# [HOW TO COMPLETE THIS TASK]
Search the material for "salarial" and copy each line in which it is found.
====== ENTRIES PROVIDED
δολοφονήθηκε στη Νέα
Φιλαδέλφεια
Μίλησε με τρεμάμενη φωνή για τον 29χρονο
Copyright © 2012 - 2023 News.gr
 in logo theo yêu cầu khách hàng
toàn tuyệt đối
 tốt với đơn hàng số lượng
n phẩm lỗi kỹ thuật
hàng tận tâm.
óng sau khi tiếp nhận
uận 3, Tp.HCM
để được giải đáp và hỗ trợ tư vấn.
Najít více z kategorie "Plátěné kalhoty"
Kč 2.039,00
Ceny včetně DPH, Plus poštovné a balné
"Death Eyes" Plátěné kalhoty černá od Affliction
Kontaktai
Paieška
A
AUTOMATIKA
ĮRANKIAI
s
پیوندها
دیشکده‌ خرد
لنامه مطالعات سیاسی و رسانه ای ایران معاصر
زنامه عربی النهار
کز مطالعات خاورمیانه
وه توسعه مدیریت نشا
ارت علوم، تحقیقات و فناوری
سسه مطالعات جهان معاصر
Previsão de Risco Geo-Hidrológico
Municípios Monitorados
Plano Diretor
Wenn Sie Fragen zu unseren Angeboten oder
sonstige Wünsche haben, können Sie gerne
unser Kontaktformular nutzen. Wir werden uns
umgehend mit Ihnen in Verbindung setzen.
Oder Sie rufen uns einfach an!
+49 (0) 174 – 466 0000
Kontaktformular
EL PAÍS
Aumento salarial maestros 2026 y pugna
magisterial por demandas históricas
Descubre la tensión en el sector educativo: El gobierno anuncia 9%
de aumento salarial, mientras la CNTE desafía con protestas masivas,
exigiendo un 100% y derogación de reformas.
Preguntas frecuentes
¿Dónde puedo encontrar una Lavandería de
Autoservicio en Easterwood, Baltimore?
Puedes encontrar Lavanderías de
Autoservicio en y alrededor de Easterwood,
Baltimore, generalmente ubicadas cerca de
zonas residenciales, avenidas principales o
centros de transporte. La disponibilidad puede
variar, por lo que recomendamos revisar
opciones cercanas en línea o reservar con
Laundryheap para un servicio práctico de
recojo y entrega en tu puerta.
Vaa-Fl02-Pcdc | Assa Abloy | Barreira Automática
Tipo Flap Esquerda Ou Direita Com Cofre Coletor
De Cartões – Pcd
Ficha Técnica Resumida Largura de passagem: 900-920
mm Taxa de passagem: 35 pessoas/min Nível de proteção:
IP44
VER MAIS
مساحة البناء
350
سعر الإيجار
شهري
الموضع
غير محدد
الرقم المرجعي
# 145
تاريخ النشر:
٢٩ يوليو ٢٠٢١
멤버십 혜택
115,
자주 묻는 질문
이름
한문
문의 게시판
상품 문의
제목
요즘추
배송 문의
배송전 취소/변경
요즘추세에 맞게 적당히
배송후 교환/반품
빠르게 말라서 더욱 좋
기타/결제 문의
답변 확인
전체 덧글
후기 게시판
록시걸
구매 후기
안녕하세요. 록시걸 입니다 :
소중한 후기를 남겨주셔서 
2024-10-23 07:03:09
============
# [SOLUTION FOR THIS EXERCISE]
Aumento salarial maestros 2026 y pugna
de aumento salarial, mientras la CNTE desafía con protestas masivas,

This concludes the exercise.